* Saved entries *
○ ○ ○ ○ ○ ○ ○

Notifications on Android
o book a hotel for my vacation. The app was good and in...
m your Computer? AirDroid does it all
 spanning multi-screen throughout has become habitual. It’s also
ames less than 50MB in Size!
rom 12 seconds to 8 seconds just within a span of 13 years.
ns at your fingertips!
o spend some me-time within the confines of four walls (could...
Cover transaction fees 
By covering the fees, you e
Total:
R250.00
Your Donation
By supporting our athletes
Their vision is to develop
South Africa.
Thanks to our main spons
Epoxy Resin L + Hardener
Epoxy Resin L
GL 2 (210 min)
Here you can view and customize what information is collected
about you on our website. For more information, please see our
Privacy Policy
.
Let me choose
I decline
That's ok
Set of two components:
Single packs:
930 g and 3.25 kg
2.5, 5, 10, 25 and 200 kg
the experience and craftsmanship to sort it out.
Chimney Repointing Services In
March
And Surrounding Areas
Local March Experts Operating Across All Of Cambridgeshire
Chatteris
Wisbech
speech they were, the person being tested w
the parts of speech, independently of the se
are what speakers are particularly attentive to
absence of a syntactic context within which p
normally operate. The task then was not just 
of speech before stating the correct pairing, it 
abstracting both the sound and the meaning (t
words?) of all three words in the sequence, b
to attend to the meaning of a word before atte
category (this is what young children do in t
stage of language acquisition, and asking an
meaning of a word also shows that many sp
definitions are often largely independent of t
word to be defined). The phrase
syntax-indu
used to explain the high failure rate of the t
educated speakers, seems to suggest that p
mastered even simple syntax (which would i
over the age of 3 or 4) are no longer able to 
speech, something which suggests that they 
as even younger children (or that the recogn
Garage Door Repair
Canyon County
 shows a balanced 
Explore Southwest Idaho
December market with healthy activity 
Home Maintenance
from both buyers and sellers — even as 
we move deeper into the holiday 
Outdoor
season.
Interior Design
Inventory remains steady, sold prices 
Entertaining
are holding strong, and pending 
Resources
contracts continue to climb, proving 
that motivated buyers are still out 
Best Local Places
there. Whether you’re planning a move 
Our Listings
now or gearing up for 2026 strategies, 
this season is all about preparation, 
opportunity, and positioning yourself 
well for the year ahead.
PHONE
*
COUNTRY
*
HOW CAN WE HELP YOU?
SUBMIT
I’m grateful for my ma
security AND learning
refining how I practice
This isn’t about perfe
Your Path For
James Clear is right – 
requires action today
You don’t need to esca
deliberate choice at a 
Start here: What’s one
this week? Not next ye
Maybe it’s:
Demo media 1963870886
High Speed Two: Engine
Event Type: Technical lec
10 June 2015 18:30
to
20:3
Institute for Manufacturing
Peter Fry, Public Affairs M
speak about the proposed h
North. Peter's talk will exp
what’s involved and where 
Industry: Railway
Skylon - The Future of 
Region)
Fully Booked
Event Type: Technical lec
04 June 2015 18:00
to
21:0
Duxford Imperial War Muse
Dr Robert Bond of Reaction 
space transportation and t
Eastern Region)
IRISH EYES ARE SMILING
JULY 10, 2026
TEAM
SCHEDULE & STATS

○ ○ ○ ○ ○ ○ ○

* Task directions *
Among the lines above, repeat exactly those from the line with "GL 2 (210 min)" to the line with "this season is", counting both ends.

* Task result *
GL 2 (210 min)
Here you can view and customize what information is collected
about you on our website. For more information, please see our
Privacy Policy
.
Let me choose
I decline
That's ok
Set of two components:
Single packs:
930 g and 3.25 kg
2.5, 5, 10, 25 and 200 kg
the experience and craftsmanship to sort it out.
Chimney Repointing Services In
March
And Surrounding Areas
Local March Experts Operating Across All Of Cambridgeshire
Chatteris
Wisbech
speech they were, the person being tested w
the parts of speech, independently of the se
are what speakers are particularly attentive to
absence of a syntactic context within which p
normally operate. The task then was not just 
of speech before stating the correct pairing, it 
abstracting both the sound and the meaning (t
words?) of all three words in the sequence, b
to attend to the meaning of a word before atte
category (this is what young children do in t
stage of language acquisition, and asking an
meaning of a word also shows that many sp
definitions are often largely independent of t
word to be defined). The phrase
syntax-indu
used to explain the high failure rate of the t
educated speakers, seems to suggest that p
mastered even simple syntax (which would i
over the age of 3 or 4) are no longer able to 
speech, something which suggests that they 
as even younger children (or that the recogn
Garage Door Repair
Canyon County
 shows a balanced 
Explore Southwest Idaho
December market with healthy activity 
Home Maintenance
from both buyers and sellers — even as 
we move deeper into the holiday 
Outdoor
season.
Interior Design
Inventory remains steady, sold prices 
Entertaining
are holding strong, and pending 
Resources
contracts continue to climb, proving 
that motivated buyers are still out 
Best Local Places
there. Whether you’re planning a move 
Our Listings
now or gearing up for 2026 strategies, 
this season is all about preparation, 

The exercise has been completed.